In an era of racial “reckoning,” the U.S. seems determined to obliterate statues and other public honors for those, such as Confederate generals, who fought to preserve slavery and racism. But there is no countervailing effort to remember or honor those who risked everything—career, wealth, prominence and personal safety—to promote emancipation.

Start with a towering figure who contributed significantly to the cause of liberation and union, Cassius Marcellus Clay. Born in 1810, Clay defied his slave-owning and influential Kentucky family when he became an abolitionist during his student days at Yale. A speech by William Lloyd Garrison, the fiery advocate for emancipation, struck him “as water to a thirsty wayfarer.” Returning home after graduation in 1832, he won four terms in the state Legislature despite his unpopular antislavery views. Clay’s second cousin (and occasional political sponsor) was the state’s most celebrated citizen: Henry Clay, the House speaker and longtime senator.

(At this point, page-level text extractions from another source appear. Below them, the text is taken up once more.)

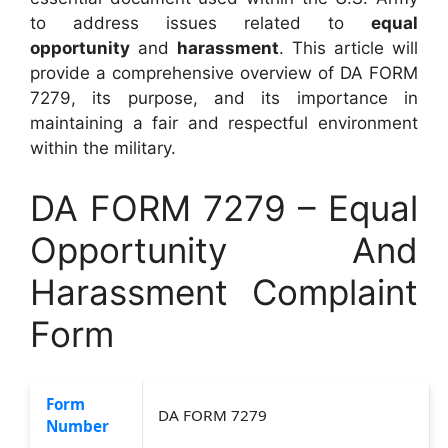
to address issues related to
equal
opportunity
and
harassment
. This article will
provide a comprehensive overview of DA FORM
7279, its purpose, and its importance in
maintaining a fair and respectful environment
within the military.
DA FORM 7279 – Equal
Opportunity And
Harassment Complaint
Form
Form
DA FORM 7279
Number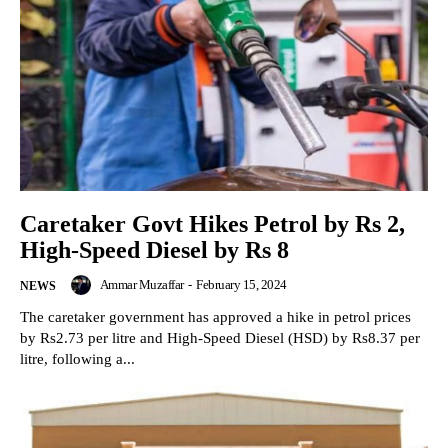
Caretaker Govt Hikes Petrol by Rs 2,
High-Speed Diesel by Rs 8
Ammar Muzaffar
-
February 15, 2024
NEWS
The caretaker government has approved a hike in petrol prices
by Rs2.73 per litre and High-Speed Diesel (HSD) by Rs8.37 per
litre, following a...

While other antislavery agitators fled the South to escape intimidation and violence, Clay used his inherited wealth to set up an uncompromising abolitionist newspaper in Lexington, named True American. After fighting off a mob of 60 who tried to smash his printing presses, Clay installed two cannons to protect his premises. He also funded Berea College, a Christian institution that became the first college in the South to welcome black students and women.